Austrian-born artist Kiki Kogelnik (1935–1997) began her career as a gestural painter. It was not until 1961, when she moved from Paris, to Santa Monica, and later to New York—thereby eschewing the European abstraction and Viennese avant-garde art scenes of the time—that she developed the more Pop-inspired style for which she became best known.
In New York, she met American Pop Art giants Andy Warhol, Roy Lichtenstein, and Tom Wesselmann, all of whom helped spark Kogelnik’s fascination with new and developing technologies.
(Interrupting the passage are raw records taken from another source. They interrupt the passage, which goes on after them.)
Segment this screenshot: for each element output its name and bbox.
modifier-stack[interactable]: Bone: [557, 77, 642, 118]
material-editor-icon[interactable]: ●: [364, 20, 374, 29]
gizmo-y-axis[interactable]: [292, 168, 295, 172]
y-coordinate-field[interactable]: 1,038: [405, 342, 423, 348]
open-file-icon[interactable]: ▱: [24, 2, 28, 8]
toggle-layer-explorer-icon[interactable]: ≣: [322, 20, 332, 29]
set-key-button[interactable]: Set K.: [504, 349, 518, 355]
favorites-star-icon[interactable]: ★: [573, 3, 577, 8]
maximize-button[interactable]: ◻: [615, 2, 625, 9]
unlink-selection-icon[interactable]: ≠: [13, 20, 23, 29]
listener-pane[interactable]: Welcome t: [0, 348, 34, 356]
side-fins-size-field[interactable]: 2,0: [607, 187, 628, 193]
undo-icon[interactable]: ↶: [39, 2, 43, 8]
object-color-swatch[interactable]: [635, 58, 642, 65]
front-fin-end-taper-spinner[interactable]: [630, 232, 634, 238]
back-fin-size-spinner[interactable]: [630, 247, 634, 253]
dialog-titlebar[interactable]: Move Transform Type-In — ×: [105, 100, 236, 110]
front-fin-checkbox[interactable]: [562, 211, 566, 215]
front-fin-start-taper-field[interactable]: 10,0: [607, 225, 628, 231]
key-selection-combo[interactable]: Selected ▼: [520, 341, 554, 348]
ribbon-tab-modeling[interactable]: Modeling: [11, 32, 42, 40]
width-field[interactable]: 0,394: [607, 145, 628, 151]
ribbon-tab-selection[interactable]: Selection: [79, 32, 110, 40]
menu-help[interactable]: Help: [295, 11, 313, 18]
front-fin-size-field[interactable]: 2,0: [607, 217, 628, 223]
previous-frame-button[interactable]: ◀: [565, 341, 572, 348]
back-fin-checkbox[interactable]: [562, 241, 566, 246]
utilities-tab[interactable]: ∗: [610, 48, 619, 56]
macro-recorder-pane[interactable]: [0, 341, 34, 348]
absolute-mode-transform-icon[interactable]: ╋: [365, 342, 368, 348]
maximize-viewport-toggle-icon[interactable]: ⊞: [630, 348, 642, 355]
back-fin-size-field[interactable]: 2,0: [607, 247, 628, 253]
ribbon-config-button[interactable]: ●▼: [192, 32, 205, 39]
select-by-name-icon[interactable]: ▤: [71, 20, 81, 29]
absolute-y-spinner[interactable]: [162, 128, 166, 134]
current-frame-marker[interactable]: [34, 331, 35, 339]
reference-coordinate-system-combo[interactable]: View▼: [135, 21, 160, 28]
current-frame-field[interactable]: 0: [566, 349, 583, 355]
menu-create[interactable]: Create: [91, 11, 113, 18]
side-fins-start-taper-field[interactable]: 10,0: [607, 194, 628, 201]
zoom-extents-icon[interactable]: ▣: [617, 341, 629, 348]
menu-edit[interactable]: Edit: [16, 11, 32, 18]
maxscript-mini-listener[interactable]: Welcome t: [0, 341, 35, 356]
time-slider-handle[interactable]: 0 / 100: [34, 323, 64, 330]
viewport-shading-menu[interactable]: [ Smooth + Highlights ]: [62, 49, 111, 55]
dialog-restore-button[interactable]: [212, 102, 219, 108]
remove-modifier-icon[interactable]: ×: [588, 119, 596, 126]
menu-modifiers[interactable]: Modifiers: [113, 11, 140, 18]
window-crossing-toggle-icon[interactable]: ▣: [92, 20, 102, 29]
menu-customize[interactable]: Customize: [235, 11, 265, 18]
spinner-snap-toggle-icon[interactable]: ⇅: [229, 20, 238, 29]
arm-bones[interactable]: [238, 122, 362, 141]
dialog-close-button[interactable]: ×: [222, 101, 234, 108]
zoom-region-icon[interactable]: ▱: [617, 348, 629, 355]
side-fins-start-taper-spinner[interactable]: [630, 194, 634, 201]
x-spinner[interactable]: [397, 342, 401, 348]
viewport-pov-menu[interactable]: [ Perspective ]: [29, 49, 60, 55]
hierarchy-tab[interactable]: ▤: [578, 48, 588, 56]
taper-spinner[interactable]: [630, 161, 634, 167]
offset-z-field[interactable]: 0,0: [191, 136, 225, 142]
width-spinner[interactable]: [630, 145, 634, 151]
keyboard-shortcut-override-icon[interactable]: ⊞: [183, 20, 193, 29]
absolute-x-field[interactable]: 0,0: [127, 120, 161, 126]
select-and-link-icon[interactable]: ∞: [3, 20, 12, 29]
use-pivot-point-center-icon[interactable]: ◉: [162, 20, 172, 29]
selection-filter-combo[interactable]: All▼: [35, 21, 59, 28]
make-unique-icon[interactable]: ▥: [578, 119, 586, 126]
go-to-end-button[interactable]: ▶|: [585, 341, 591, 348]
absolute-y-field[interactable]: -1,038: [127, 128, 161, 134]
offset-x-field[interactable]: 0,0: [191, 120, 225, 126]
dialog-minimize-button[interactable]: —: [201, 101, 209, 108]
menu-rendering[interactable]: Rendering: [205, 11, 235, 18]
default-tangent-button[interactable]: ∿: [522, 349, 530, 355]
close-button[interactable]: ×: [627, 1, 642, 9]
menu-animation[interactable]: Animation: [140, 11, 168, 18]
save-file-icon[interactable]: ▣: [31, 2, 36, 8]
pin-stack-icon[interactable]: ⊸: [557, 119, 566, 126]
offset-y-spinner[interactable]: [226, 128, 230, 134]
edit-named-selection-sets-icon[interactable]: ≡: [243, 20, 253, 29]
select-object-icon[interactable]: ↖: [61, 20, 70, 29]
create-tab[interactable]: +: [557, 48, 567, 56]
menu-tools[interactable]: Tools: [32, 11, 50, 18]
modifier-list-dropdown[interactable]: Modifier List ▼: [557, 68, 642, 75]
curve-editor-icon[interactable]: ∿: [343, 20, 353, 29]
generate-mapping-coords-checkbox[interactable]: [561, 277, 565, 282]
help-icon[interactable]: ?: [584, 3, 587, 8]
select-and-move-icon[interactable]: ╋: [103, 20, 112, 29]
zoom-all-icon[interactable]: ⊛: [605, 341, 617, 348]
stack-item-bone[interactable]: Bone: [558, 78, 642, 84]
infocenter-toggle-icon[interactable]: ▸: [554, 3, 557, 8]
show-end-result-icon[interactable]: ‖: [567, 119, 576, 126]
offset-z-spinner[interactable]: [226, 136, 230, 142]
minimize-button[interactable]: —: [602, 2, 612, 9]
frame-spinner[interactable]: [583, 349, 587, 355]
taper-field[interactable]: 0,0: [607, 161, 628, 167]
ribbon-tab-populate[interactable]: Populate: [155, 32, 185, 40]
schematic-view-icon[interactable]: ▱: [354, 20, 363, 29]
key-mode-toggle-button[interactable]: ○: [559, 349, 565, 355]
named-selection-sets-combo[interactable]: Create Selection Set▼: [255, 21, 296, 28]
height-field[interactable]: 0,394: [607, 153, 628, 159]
Although known for her large-scale paintings, Kogelnik also dabbled in cut-out vinyl, fiberglass, glass, and print throughout her lifetime.
While Kogelnik’s work drew heavily from Pop influences, she rejected the movement’s roots in commercialism and objectification. Instead, Kogelnik chose to channel her developing feminist consciousness, offering commentary on the male-dominated art world and the use of women’s bodies in advertisement.
Superwoman (1973), part of NMWA’s collection, encapsulates Kogelnik’s trademark wit and criticism. Frustrated with the image of the hypersexualized damsel in distress presented in comic book media, she developed her own take on what a woman superhero would look like, freed from the male gaze. The harsh outline, static background, and intimidating pose embody traditional qualities of comic book art. However, the subject’s fatigues, boots, and demeanor are decidedly more androgynous than women in comics were typically afforded to be.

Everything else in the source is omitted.